A bill in the State House would ban nondisclosure agreements in sexual harassment cases.

Photo illustration by globe staff; Adobe; Globe file photo

What do Fox News and the Massachusetts House of Representatives have in common?

A shared history of buying the silence of women who experience sexual harassment in the workplace, according to one state lawmaker.

That unsettling common ground brought together Gretchen Carlson — the former TV anchor who spurred the nationwide #MeToo movement when she took on Fox News chief Roger Ailes — and state Senator Diana DiZoglio — the Methuen Democrat who is taking on House Speaker Robert DeLeo as she pushes for a law to ban nondisclosure agreements that prohibit primarily women from speaking out about their experience.
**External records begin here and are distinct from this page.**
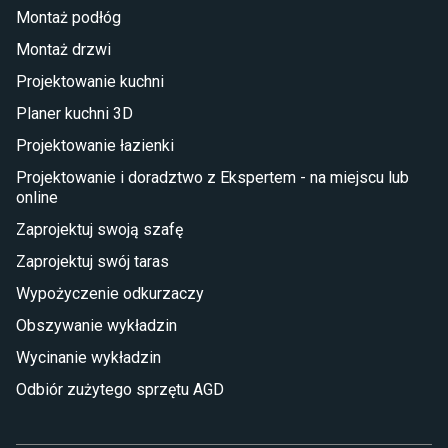
Montaż podłóg
Taras i balkon
Montaż drzwi
Deski tarasowe kompozytowe
Projektowanie kuchni
Sztuczna trawa miękka
Koce i pledy
Planer kuchni 3D
Płytki tarasowe
Projektowanie łazienki
Płytki na balkon
Lampy stojące LED
Projektowanie i doradztwo z Ekspertem - na miejscu lub
online
Płytki
Zaprojektuj swoją szafę
Płytki betonowe
Zaprojektuj swój taras
Płytki Cersanit
Płytki wielkoformatowe
Wypożyczenie odkurzaczy
Gres (szkliwiony)
Obszywanie wykładzin
Glazura
Płytki marmurowe
Wycinanie wykładzin
Odbiór zużytego sprzętu AGD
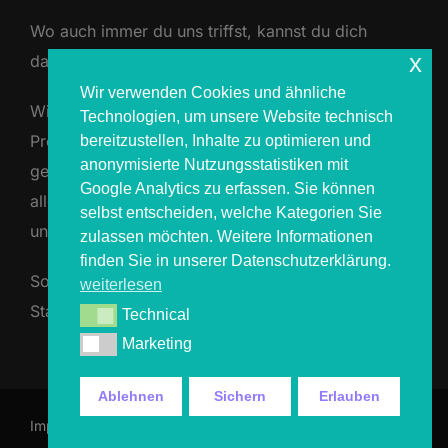
Wo auch immer du uns triffst, kannst du dich
x
darauf verlassen:
Wir verwenden Cookies und ähnliche
Wir arbeiten ausschließlich mit zertifizierten
Technologien, um unsere Website technisch
Produkten, sterilen Einwegmaterialien und bestens
bereitzustellen, Inhalte zu optimieren und
anonymisierte Nutzungsstatistiken mit
geschulten Artists. Unsere mobilen Studios erfüllen
Google Analytics zu erfassen. Sie können
alle rechtlichen Hygieneanforderungen – geprüft
selbst entscheiden, welche Kategorien Sie
und genehmigt.
zulassen möchten. Weitere Informationen
finden Sie in unserer Datenschutzerklärung.
So schaffen wir Vertrauen, auch inmitten von
weiterlesen
Staub, Schweiß und Festivalpower.
Technical
Technical
Marketing
Marketing
Ablehnen
Sichern
Erlauben
Impressum & Datenschutz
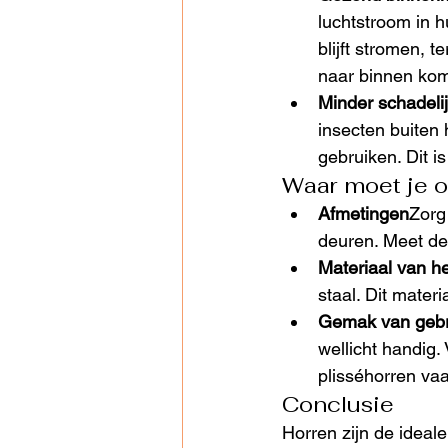
luchtstroom in h
blijft stromen, t
naar binnen ko
Minder schadeli
insecten buiten 
gebruiken. Dit i
Waar moet je o
Afmetingen
Zorg
deuren. Meet de
Materiaal van h
staal. Dit mater
Gemak van gebr
wellicht handig.
plisséhorren vaa
Conclusie
Horren zijn de ideale 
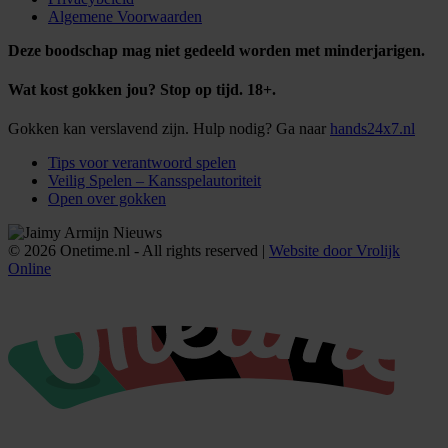
Algemene Voorwaarden
Deze boodschap mag niet gedeeld worden met minderjarigen.
Wat kost gokken jou? Stop op tijd. 18+.
Gokken kan verslavend zijn. Hulp nodig? Ga naar
hands24x7.nl
Tips voor verantwoord spelen
Veilig Spelen – Kansspelautoriteit
Open over gokken
© 2026 Onetime.nl - All rights reserved |
Website door Vrolijk
Online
Their shared mission showcases the pervasive and nonpartisan nature of sexual harassment. It also highlights the ongoing conflict over how to deal with it. Some advocates argue that nondisclosure agreements — or NDAs — are critical to protecting the identity of victims. However, Carlson made a powerful case for banning them.
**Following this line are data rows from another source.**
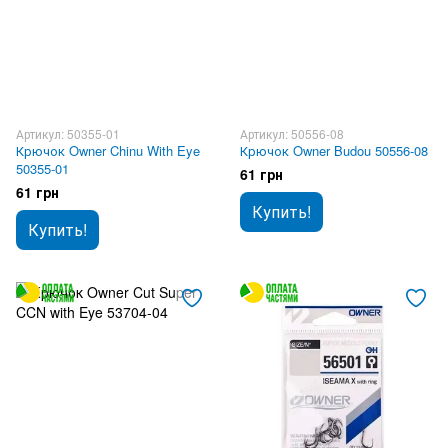
Артикул: 50355-01
Артикул: 50556-08
Крючок Owner Chinu With Eye
Крючок Owner Budou 50556-08
50355-01
61 грн
61 грн
Купить!
Купить!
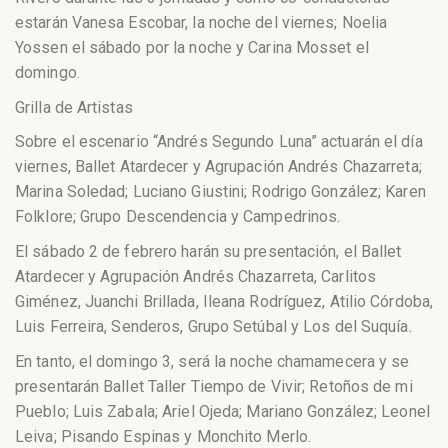
estarán Vanesa Escobar, la noche del viernes; Noelia
Yossen el sábado por la noche y Carina Mosset el
domingo.
Grilla de Artistas
Sobre el escenario “Andrés Segundo Luna” actuarán el día
viernes, Ballet Atardecer y Agrupación Andrés Chazarreta;
Marina Soledad; Luciano Giustini; Rodrigo González; Karen
Folklore; Grupo Descendencia y Campedrinos.
El sábado 2 de febrero harán su presentación, el Ballet
Atardecer y Agrupación Andrés Chazarreta, Carlitos
Giménez, Juanchi Brillada, Ileana Rodríguez, Atilio Córdoba,
Luis Ferreira, Senderos, Grupo Setúbal y Los del Suquía.
En tanto, el domingo 3, será la noche chamamecera y se
presentarán Ballet Taller Tiempo de Vivir; Retoños de mi
Pueblo; Luis Zabala; Ariel Ojeda; Mariano González; Leonel
Leiva; Pisando Espinas y Monchito Merlo.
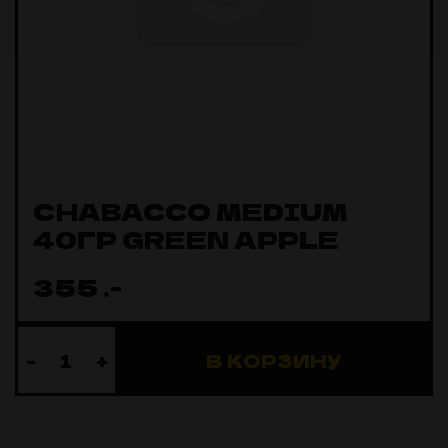
CHABACCO MEDIUM
40ГР GREEN APPLE
355
.-
-
+
В КОРЗИНУ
“The silence can be suffocating,” she said at a State House press conference Monday with DiZoglio and others, including Representative Alyson Sullivan, a Republican from Abington. “No one should be penalized for having a voice, because buying silence instead of stopping harassment is immoral and unjust. We’ve lost hundreds of thousands of women workers in our country. We’ve lost them to harassment across every profession, while predators continue climbing the professional ladder.”
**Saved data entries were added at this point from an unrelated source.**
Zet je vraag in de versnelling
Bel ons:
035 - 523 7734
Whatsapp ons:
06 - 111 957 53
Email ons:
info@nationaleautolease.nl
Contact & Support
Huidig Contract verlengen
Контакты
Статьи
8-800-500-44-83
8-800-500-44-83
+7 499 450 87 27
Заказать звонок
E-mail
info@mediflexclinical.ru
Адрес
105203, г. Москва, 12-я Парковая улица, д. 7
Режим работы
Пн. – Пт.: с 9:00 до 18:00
Carlson filed a sexual harassment lawsuit against Ailes in 2016, alleging she was demoted and fired when she rebuffed his sexual advances. After she went public, more than 20 other women came forward to accuse Ailes of sexual misconduct. He was forced out, with a settlement of about $40 million. She received a $20 million settlement and an apology from 21st Century Fox. But she had to sign a nondisclosure agreement that keeps her from telling her story — leaving that to others, as depicted in the movie “Bombshell.”


DiZoglio’s story is very different — except for the ending. Back in 2011 — before she was elected to the House and then the Senate — she was working as a House aide when discredited rumors about inappropriate behavior made her the target of gossip and sexual harassment. The Republican lawmaker for whom she worked did not like the whispers, and she was fired. A lawyer helped her negotiate a severance agreement with the speaker’s office that gave her six weeks’ pay, based on a salary of about $30,000. Her agreement, like Carlson’s, also included a requirement that she not talk about what happened to her. In March 2018, she broke the agreement on the floor of the House, and ever since has been trying to end the practice of nondisclosure payments. As she points out, in the public sector, taxpayers are footing the bill.

DeLeo disputes DiZoglio’s account, insisting he was unaware she had been sexually harassed, and thus could not be trying to cover up harassment or silence a woman who endured it. But DiZoglio isn’t backing down. Addressing her fellow legislators at the press conference with Carlson, she said, “Your speaker lied to you and put you in a very bad position, both by unequivocally denying that he has given out NDAs for anything related to sexual harassment, when I have one from his office and my circumstances were widely publicized leading up to my wrongful termination, and also by exploiting victims’ need for confidentiality . . . to allow these agreements to continue to be used by his office and elsewhere in our government.”


The Senate now forbids nondisclosure agreements among its employees. Under its rules, the House allows such agreements to continue — if requested by the employee. According to DiZoglio, her bill, which is currently before the Judiciary Committee, would do the same. However, Representative Claire Cronin, the House chair of that committee, and Senator James Eldridge, the Senate chair, both insist that, as written, DiZoglio’s bill would not allow victims to request an NDA. She said she would be happy to rework the language and clear up any ambiguity.

DiZoglio said the critiques are nothing more than excuses from those who want nondisclosure agreements to continue. And as long as they do, the powerful in any institution, from media moguls or local legislators, can bully the powerless into buying their silence.